Wheeler was the dominant force in Thursday’s finale, striking out six of the first 13 batters he faced and holding the White Sox hitless into the fourth. One of the game’s most obvious trade candidates heading into Wednesday’s Deadline, Wheeler stuck with the Mets in part because of Van Wagenen’s curiosity to see how far this hot streak can go.
Manager Mickey Callaway also stood firm with Cano, who woke up Thursday in a 2-for-30 slump, batting cleanup. The second baseman vindicated that decision with a solo homer in the second inning and an RBI double in the sixth, the latter hit keying a three-run rally.
When the Mets walked off the field, they stood four games out of a Wild Card spot and just two games under .500, their best mark since June 15.
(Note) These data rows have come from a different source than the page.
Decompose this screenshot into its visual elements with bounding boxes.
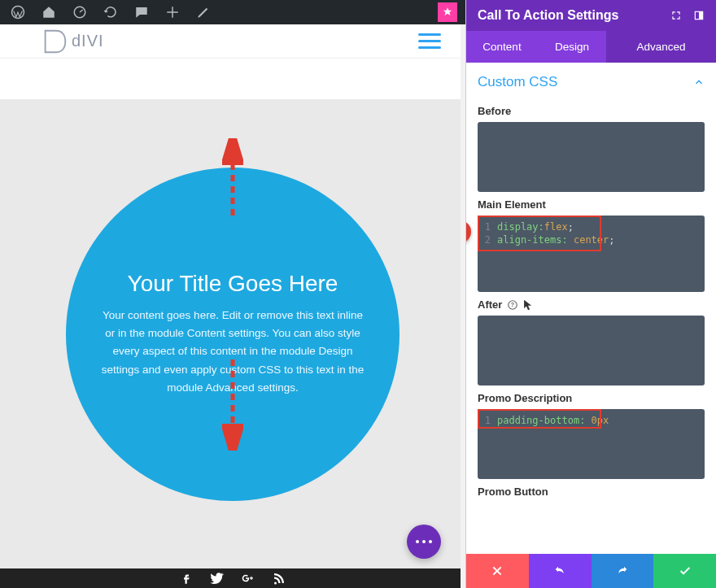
facebook-icon[interactable] bbox=[179, 571, 194, 586]
css-promo-description[interactable]: 1padding-bottom: 0px bbox=[478, 409, 705, 479]
rss-icon[interactable] bbox=[272, 571, 286, 586]
label-before: Before bbox=[478, 105, 705, 117]
panel-action-bar bbox=[466, 554, 716, 588]
divi-logo: dIVI bbox=[39, 26, 104, 57]
label-after: After ? bbox=[478, 298, 705, 311]
menu-toggle[interactable] bbox=[418, 33, 441, 49]
snap-icon[interactable] bbox=[693, 10, 705, 21]
floating-action-button[interactable] bbox=[407, 525, 441, 559]
panel-body: Custom CSS Before Main Element 1 1displa… bbox=[466, 63, 716, 554]
comment-icon[interactable] bbox=[133, 4, 150, 20]
tab-design[interactable]: Design bbox=[538, 31, 606, 63]
logo-text: dIVI bbox=[72, 32, 104, 50]
undo-button[interactable] bbox=[529, 554, 592, 588]
dashboard-icon[interactable] bbox=[72, 4, 88, 20]
twitter-icon[interactable] bbox=[210, 571, 225, 586]
cta-title: Your Title Goes Here bbox=[128, 271, 338, 297]
refresh-icon[interactable] bbox=[103, 4, 119, 20]
google-plus-icon[interactable] bbox=[241, 571, 255, 586]
css-before[interactable] bbox=[478, 122, 705, 192]
tab-content[interactable]: Content bbox=[466, 31, 538, 63]
save-button[interactable] bbox=[653, 554, 716, 588]
section-custom-css[interactable]: Custom CSS bbox=[478, 63, 705, 98]
label-main: Main Element bbox=[478, 198, 705, 211]
cancel-button[interactable] bbox=[466, 554, 529, 588]
css-main-element[interactable]: 1display:flex; 2align-items: center; bbox=[478, 216, 705, 292]
star-badge[interactable] bbox=[438, 2, 457, 22]
help-icon[interactable]: ? bbox=[507, 299, 518, 311]
annotation-step-1: 1 bbox=[466, 220, 471, 243]
pencil-icon[interactable] bbox=[195, 4, 212, 20]
redo-button[interactable] bbox=[592, 554, 654, 588]
plus-icon[interactable] bbox=[164, 4, 181, 20]
footer-social bbox=[0, 568, 465, 588]
panel-header: Call To Action Settings bbox=[466, 0, 716, 31]
preview-canvas: Your Title Goes Here Your content goes h… bbox=[0, 99, 465, 568]
cta-body: Your content goes here. Edit or remove t… bbox=[98, 307, 367, 397]
cursor-icon bbox=[523, 299, 533, 311]
cta-circle[interactable]: Your Title Goes Here Your content goes h… bbox=[66, 168, 399, 501]
panel-tabs: Content Design Advanced bbox=[466, 31, 716, 63]
panel-title: Call To Action Settings bbox=[478, 8, 618, 23]
chevron-up-icon bbox=[693, 76, 705, 88]
site-header: dIVI bbox=[0, 24, 465, 59]
svg-text:?: ? bbox=[511, 302, 514, 307]
home-icon[interactable] bbox=[41, 4, 57, 20]
tab-advanced[interactable]: Advanced bbox=[606, 31, 716, 63]
css-after[interactable] bbox=[478, 316, 705, 385]
expand-icon[interactable] bbox=[670, 10, 682, 21]
wordpress-icon[interactable] bbox=[10, 4, 26, 20]
svg-rect-5 bbox=[699, 11, 703, 19]
label-promo-button: Promo Button bbox=[478, 486, 705, 498]
label-promo-desc: Promo Description bbox=[478, 392, 705, 404]
wp-admin-bar bbox=[0, 0, 465, 24]
section-title: Custom CSS bbox=[478, 74, 557, 90]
“I feel like we’re kind of flowing,” Callaway said. “We’re obviously still not where we wanted to be at this point, but you can’t worry about what’s happened. All you can do is keep on pushing forward. … If we continue to do that, we do have the personnel that can get to where we ultimately want to go, and that’s get into the playoffs and make a deep run."
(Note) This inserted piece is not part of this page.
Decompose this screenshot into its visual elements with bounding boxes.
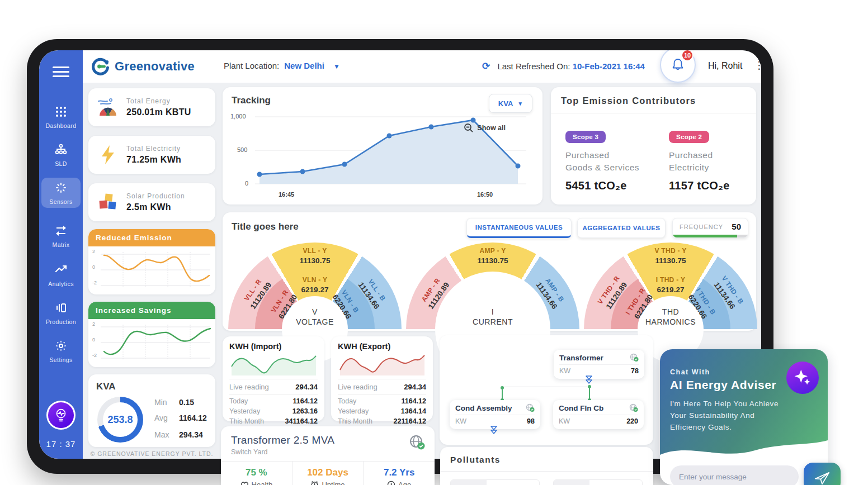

Added outfielder Jeff McNeil: “We’re right back in this thing.”
The key has been a turnaround of nearly everything that went wrong for the Mets in the first half. Their rotation, which ranked 15th in the Majors prior to the All-Star break, owns the best mark in MLB since that time. Their bullpen, which was 28th in baseball, is third since midseason. Their offense has been steady, with players such as Cano and J.D. Davis picking up the slack for Pete Alonso, McNeil and other slumping Mets. And their glove work, which created all sorts of issues early in the year, appears much-improved.
Among the defensive contributions Thursday were a difficult catch by McNeil, who leaped into the netting in foul territory down the right-field line, and two strong plays by shortstop Amed Rosario.
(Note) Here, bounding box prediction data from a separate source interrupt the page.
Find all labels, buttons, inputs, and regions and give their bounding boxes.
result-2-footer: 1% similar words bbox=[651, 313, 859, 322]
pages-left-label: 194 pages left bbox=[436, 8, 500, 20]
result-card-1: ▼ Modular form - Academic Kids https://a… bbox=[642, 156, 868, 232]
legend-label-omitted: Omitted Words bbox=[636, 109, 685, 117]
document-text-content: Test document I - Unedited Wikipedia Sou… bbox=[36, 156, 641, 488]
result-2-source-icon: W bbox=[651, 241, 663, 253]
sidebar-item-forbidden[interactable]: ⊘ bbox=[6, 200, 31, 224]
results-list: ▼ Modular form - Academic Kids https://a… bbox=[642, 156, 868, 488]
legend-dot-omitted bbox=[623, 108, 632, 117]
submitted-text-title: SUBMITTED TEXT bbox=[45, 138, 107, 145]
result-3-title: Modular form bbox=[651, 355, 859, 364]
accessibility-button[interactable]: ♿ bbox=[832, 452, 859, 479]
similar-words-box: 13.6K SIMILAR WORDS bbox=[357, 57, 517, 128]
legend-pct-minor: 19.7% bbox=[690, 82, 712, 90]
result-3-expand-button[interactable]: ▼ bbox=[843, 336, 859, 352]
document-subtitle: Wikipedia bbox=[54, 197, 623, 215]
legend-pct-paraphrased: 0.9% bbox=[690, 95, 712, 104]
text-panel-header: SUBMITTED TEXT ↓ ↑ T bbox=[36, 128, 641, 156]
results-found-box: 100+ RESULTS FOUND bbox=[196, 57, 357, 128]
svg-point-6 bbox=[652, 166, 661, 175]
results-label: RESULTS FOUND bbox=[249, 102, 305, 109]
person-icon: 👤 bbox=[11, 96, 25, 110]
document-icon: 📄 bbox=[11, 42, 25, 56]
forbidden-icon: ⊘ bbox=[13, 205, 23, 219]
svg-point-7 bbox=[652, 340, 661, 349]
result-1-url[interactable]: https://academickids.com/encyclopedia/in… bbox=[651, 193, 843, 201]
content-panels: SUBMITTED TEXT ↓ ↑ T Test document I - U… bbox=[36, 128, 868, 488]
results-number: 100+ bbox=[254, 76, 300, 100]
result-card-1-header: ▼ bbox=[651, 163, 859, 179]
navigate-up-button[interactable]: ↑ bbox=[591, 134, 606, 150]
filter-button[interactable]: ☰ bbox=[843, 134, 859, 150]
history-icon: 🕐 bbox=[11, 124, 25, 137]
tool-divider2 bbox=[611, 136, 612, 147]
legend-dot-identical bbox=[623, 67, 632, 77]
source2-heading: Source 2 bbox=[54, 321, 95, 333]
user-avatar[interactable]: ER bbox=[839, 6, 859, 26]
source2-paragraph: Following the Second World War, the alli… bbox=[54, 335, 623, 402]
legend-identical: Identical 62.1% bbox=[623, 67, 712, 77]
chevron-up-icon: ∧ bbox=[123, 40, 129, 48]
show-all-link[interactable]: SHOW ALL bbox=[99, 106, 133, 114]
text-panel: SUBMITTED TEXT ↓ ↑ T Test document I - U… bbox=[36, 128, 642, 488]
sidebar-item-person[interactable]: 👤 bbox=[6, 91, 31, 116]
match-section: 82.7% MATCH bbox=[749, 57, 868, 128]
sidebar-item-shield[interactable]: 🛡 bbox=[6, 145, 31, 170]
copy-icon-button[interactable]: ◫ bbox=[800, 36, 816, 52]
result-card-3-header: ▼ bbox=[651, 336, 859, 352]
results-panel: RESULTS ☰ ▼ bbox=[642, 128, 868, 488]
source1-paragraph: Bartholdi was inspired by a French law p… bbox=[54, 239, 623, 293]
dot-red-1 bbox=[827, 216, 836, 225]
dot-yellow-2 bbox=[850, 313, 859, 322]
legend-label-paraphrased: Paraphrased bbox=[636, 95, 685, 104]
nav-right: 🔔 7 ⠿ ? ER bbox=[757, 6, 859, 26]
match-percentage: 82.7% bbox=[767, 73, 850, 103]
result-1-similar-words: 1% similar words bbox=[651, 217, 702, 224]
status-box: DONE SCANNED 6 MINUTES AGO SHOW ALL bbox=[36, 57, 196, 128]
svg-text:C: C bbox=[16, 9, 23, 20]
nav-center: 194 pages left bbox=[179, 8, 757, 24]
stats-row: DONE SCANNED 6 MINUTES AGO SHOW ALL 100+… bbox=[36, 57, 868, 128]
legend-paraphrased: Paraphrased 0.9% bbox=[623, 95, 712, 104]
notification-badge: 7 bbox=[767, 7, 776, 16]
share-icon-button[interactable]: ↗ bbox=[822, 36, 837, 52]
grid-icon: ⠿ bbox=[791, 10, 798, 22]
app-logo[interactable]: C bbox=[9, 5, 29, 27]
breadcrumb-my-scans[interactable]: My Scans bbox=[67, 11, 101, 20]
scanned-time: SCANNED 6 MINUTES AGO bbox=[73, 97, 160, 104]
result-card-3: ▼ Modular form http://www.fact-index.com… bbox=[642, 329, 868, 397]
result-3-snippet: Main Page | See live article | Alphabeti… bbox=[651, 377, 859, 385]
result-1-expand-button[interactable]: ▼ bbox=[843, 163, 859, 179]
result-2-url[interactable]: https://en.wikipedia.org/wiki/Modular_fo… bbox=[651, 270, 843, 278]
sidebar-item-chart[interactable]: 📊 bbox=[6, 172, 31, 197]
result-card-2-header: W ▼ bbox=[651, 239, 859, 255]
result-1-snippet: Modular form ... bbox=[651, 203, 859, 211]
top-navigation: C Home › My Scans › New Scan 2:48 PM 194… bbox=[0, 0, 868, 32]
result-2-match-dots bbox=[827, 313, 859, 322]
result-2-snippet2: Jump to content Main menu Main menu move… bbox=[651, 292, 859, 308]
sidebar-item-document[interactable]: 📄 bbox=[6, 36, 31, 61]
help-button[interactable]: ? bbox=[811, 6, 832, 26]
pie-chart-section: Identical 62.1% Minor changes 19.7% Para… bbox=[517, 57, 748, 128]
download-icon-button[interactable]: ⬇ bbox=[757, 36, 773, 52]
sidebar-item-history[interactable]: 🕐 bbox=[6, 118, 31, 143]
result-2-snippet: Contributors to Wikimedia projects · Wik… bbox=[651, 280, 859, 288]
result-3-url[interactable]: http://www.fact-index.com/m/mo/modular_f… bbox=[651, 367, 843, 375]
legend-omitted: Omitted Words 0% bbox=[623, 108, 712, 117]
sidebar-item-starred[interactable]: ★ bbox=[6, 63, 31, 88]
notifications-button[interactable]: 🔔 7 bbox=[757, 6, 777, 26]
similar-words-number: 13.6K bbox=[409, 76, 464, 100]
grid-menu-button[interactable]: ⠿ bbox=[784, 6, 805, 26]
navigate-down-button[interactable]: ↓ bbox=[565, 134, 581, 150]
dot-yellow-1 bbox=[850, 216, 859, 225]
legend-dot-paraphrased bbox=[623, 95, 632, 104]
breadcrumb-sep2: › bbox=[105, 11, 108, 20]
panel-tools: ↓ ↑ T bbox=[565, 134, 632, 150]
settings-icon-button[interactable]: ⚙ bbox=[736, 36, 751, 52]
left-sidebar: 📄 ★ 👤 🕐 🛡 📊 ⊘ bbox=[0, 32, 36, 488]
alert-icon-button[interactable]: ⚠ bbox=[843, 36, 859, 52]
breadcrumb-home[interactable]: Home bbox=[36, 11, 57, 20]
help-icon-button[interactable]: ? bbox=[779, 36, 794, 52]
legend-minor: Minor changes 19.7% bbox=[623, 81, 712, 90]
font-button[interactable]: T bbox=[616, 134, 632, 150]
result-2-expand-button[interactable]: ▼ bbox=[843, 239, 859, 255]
“We’re rolling off some games, winning some ballgames,” Wheeler said. “The hitting’s clicking, pitching’s clicking. Guys out on the field today made some amazing plays. Everything’s clicking right now, and we’re just rolling.”
Ask the Mets, and they’ll admit that a playoff run remains relatively unlikely -- they are, as Van Wagenen said this week, still “underdogs.” But that’s starting to change, if only a bit. According to FanGraphs projections, the Mets have more than quintupled their playoff odds since July 21, turning a long shot into a moderate one. And with a soft upcoming schedule, including three this weekend in Pittsburgh and four at home against the last-place Marlins, they insist they’re not done yet.
“Everything’s clicking together -- defense, offense and pitching,” Cano said. “But the great thing about this team is we’ve always been positive. We’ve got a good chemistry here. I would say the difference is when you win, you get to celebrate.”